Despite all this, Missouri Attorney General Andrew Bailey still opposes Williams’ release, something at which he’s had plenty of practice this summer in other cases of innocence.  For example, he also battled St. Louis Circuit Attorney Gabe Gore over the innocence case of Chris Dunn, who spent thirty-four years in prison after being convicted of a 1990 St.
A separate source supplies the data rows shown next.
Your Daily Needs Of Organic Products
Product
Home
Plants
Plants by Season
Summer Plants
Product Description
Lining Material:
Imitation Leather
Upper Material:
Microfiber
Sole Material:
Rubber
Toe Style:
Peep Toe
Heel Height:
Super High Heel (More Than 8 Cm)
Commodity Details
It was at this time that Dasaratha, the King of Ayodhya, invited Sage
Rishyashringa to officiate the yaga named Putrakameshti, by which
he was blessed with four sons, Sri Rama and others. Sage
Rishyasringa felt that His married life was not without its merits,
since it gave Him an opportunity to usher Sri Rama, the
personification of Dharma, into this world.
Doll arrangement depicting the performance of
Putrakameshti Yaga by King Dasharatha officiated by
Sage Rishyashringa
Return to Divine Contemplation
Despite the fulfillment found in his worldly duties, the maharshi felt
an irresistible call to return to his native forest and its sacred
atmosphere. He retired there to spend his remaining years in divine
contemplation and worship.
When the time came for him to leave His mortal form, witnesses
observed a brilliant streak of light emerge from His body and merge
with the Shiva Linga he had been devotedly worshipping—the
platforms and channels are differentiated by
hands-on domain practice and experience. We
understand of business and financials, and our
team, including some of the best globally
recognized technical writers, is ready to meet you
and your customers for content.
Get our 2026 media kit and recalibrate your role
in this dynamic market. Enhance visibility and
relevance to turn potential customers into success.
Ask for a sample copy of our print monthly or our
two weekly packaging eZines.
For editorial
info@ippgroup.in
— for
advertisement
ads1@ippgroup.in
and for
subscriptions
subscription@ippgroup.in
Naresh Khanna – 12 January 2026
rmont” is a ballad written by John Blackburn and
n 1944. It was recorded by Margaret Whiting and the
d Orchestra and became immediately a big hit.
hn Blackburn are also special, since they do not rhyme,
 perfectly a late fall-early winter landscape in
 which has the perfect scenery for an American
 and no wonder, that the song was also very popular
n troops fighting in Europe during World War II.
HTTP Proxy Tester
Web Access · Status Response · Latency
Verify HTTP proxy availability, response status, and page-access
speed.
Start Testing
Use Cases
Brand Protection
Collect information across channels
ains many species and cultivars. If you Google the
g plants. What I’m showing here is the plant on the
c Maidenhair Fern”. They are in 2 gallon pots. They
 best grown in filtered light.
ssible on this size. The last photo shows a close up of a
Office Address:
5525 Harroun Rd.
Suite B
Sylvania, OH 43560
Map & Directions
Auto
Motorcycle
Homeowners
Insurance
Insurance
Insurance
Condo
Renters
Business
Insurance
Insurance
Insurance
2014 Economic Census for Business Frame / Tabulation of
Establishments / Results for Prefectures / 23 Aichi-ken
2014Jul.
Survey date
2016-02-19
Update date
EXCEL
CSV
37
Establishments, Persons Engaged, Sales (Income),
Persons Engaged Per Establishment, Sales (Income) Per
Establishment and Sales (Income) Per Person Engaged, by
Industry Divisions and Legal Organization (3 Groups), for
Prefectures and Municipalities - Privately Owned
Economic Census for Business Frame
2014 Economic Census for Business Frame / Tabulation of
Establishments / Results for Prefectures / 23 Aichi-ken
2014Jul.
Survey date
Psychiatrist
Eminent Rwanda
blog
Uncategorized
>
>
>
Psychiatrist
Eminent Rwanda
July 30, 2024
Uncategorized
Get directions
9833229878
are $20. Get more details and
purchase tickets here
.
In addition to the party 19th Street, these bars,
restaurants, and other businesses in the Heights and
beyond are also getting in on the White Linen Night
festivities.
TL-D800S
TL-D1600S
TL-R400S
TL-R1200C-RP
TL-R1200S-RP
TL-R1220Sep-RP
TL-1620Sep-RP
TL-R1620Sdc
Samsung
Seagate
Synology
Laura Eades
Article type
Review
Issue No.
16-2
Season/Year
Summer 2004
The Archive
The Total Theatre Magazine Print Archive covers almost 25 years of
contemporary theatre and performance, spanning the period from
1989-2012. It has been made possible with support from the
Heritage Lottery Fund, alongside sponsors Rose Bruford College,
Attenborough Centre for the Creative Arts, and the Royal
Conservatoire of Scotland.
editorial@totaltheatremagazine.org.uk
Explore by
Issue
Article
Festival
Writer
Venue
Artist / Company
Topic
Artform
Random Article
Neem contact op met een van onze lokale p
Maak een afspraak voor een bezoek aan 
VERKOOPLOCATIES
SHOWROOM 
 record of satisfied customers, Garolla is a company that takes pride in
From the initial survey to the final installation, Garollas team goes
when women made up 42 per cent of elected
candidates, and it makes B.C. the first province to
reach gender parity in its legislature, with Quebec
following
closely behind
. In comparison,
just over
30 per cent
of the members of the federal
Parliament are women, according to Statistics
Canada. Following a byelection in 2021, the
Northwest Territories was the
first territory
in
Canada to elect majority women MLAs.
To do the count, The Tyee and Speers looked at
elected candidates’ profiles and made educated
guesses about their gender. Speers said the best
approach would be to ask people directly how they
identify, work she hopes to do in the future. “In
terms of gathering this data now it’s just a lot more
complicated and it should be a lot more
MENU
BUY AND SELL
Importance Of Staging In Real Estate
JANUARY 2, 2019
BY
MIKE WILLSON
Louis murder.

The two eyewitnesses connecting him to the crime—who were both under the age of fifteen at the time—have since recanted.  Similar to Williams’s case, Gore filed a motion to toss Dunn’s conviction under the 2021 state law.  Judge Jason Sengheiser agreed with Gore’s view of the case earlier this summer, concluding that “in light of new evidence, no juror, acting reasonably, would have voted to find Dunn guilty,” and ordered Dunn’s release.

Dunn was getting ready to walk out of prison late last month when a challenge from Bailey stopped his release.  As Dunn’s wife put it to The Washington Post, “He was literally fifty feet from freedom.”  Dunn had to wait another week until the state supreme court ruled that Bailey didn’t have the authority to hold him.

Bailey also fought to keep Sandra Hemme in prison this summer after the courts overturned her murder conviction, forty-three years into a life sentence.  There was no evidence linking Hemme to the crime aside from a confession that she offered while heavily sedated and in a “malleable mental state,” according to the judge who reviewed and tossed her conviction.

Joseph Amrine is another victim who spent nearly a third of his life in prison condemned to die before the state’s case against him began to evaporate.  In 2001, prosecutors under then Missouri Attorney General Jay Nixon pushed for an execution date anyway, arguing two years later before the state’s Supreme Court that Amrine had already tried and failed proving his innocence through lower courts.

In one exchange, Justice Laura Denvir Stith asked Assistant Attorney General Frank Jung, “Are you suggesting.....even if we find that Mr. Amrine is actually innocent, he should be executed?”

“That is correct, your honor,” Jung said.  Amrine was eventually exonerated and freed.

This post focused on just a handful of criminals—the real ones who fought to keep innocent people in prison and, in at least once instance, to murder someone—in California and Missouri.  However, the number of such instances of nefarious conduct by similar so-called humans could fill entire volumes, if not entire library bookshelves.  No doubt remains that Satan has an extra-special place reserved especially for them.